Data items:
- - - - -

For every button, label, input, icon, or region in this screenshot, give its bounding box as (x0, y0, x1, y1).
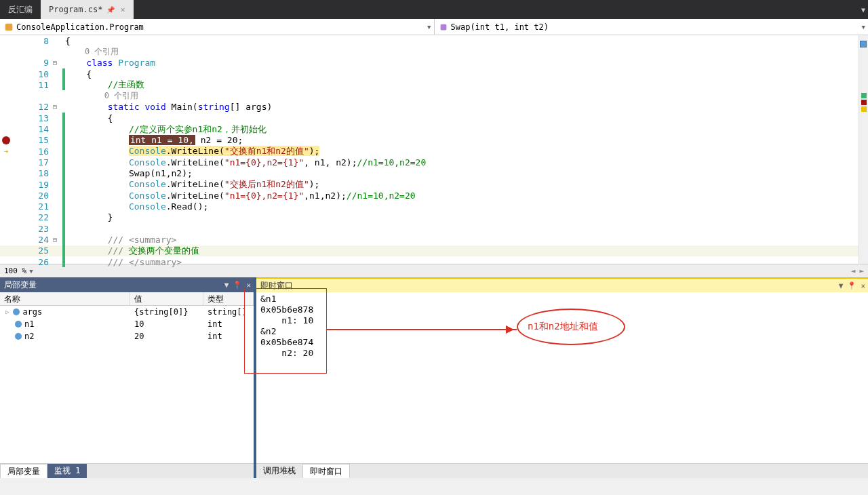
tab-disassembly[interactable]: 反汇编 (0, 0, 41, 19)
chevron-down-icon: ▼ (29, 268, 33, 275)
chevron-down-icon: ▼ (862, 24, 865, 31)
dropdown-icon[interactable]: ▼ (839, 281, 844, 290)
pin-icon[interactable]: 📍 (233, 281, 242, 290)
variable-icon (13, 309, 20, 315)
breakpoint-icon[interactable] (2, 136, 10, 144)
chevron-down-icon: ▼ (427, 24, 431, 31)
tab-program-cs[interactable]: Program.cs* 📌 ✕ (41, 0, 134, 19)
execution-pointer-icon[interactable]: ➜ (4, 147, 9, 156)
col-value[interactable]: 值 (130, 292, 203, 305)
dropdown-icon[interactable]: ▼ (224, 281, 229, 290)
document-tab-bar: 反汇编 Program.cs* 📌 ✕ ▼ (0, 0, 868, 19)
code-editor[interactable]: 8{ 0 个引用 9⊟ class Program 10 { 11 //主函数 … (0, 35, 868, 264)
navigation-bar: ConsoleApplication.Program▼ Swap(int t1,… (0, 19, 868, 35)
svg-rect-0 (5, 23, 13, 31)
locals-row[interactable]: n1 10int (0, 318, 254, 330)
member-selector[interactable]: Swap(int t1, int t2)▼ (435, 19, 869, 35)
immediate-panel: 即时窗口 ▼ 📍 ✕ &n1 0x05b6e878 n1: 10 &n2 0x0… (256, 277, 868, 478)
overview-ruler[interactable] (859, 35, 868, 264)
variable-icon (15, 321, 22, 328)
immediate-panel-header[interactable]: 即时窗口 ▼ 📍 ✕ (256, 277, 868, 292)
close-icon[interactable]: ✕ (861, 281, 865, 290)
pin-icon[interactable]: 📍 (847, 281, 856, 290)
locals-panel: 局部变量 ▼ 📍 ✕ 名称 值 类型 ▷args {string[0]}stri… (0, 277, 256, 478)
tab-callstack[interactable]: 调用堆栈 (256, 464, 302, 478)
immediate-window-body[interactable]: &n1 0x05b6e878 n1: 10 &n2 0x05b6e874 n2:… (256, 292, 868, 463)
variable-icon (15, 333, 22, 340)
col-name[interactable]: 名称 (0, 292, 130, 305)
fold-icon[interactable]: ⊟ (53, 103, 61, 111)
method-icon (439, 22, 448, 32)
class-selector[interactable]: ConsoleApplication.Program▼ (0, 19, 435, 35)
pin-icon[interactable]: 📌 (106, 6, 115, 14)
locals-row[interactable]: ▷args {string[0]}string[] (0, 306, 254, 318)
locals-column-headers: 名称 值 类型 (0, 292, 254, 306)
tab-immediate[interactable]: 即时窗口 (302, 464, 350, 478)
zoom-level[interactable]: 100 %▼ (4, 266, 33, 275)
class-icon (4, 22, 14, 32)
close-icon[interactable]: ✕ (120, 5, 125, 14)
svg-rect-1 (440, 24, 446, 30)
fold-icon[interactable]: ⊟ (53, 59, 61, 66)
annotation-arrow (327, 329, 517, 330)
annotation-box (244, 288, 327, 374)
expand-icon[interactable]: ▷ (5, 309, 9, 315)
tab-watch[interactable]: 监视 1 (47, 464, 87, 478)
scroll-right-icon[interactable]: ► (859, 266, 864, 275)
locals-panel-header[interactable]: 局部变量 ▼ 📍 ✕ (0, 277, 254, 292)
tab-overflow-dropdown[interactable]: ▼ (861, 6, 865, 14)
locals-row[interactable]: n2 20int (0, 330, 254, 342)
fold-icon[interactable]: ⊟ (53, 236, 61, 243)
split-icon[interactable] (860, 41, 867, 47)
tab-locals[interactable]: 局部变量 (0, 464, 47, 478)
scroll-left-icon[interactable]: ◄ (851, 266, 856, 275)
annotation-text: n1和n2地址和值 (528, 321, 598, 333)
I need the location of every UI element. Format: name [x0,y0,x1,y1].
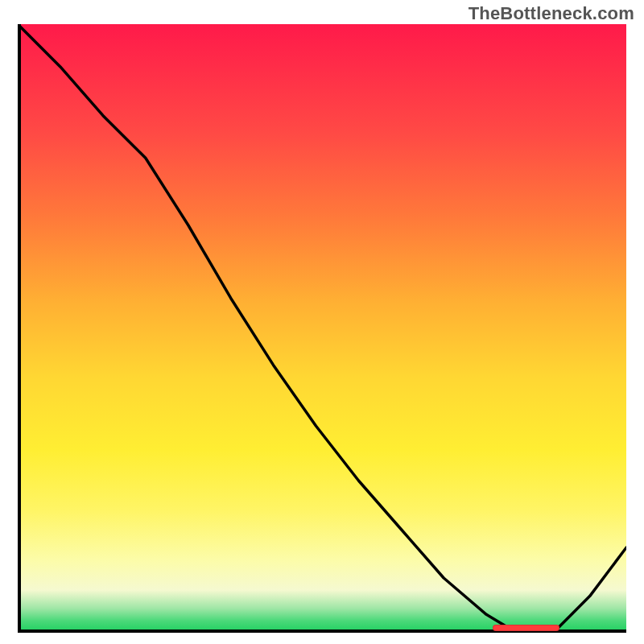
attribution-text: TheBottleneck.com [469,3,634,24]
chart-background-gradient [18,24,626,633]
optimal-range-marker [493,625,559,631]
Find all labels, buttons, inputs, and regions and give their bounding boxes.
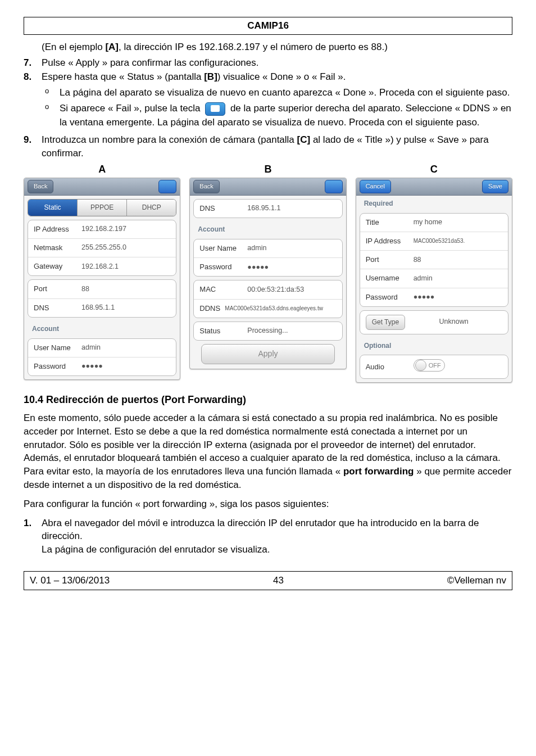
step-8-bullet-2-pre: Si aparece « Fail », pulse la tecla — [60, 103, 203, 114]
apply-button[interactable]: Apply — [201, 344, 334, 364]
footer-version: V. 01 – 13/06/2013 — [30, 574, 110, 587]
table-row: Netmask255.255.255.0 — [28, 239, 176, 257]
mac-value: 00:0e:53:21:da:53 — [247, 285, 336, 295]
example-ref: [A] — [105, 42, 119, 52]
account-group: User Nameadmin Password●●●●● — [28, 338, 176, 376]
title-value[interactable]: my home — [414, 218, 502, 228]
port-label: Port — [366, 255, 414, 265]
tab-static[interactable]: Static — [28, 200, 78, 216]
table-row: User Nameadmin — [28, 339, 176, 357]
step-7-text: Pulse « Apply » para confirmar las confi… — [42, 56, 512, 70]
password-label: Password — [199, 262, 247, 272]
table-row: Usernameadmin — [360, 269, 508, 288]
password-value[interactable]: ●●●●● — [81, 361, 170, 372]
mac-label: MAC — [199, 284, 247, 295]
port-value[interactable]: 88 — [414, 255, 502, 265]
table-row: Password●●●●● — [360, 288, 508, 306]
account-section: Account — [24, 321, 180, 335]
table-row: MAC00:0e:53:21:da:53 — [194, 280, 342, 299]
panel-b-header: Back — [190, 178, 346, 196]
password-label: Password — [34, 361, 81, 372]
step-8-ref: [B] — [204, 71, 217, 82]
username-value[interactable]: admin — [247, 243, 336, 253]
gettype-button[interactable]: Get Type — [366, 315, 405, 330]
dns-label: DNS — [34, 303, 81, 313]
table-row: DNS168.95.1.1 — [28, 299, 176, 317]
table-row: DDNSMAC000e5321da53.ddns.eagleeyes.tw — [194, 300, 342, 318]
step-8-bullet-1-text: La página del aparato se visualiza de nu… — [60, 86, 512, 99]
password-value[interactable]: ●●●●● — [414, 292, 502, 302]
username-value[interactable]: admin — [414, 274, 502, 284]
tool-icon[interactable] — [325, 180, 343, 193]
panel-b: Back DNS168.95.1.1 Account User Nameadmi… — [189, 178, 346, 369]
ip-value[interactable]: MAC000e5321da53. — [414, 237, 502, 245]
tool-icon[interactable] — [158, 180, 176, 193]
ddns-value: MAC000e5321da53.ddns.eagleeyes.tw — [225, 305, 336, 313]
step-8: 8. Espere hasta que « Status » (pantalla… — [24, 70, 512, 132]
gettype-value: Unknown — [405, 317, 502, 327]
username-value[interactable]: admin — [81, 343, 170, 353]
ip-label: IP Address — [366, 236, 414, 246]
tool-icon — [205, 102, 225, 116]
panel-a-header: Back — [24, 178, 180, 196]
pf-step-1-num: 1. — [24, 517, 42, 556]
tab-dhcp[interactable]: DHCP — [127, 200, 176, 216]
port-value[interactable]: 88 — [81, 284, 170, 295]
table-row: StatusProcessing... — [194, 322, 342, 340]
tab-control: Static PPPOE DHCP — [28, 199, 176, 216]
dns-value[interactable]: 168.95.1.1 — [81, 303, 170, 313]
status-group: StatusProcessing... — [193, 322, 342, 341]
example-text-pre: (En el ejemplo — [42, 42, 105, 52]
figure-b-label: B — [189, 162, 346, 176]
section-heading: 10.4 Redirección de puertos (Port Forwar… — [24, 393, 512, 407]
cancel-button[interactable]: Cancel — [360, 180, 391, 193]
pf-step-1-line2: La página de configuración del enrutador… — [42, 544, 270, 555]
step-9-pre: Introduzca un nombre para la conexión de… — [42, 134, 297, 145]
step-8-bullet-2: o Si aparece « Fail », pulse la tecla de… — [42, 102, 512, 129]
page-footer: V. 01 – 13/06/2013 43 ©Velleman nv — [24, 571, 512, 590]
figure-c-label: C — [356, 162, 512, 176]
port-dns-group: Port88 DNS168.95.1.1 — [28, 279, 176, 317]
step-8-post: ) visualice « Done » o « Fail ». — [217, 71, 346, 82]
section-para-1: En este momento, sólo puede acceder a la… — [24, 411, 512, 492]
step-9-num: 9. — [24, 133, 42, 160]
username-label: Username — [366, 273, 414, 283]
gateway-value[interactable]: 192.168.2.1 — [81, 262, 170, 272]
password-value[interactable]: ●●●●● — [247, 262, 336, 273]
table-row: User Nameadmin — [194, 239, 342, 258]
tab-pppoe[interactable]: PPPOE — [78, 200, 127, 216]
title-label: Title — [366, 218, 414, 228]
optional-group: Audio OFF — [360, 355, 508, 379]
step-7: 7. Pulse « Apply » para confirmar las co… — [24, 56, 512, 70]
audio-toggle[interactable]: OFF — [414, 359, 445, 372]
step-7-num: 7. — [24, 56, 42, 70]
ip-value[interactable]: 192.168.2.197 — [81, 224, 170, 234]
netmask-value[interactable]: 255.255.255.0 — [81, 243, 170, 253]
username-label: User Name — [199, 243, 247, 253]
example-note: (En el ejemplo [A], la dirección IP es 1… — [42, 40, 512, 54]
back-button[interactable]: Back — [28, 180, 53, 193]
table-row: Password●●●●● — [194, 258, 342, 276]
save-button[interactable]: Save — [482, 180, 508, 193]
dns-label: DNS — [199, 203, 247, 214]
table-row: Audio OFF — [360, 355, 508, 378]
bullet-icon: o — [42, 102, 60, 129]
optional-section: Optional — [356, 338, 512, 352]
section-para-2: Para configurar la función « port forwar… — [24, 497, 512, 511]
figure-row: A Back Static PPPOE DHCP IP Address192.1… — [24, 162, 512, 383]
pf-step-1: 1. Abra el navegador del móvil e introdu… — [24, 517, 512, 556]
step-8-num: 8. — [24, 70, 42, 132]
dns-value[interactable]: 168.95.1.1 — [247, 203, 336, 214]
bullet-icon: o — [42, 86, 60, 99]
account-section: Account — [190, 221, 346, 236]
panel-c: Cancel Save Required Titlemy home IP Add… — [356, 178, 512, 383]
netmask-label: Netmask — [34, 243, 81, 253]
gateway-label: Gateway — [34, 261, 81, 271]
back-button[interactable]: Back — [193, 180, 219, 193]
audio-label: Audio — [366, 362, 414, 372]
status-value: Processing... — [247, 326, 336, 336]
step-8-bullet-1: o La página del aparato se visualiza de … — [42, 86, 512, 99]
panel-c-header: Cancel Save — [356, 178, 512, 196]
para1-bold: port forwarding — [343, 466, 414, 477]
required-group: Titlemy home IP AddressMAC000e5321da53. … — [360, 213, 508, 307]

- - - - -

What the exercise asks:
Looking at the entries above, say how many lines contain the word "dropdown". Nothing but the number is needed.

Result of the task:
3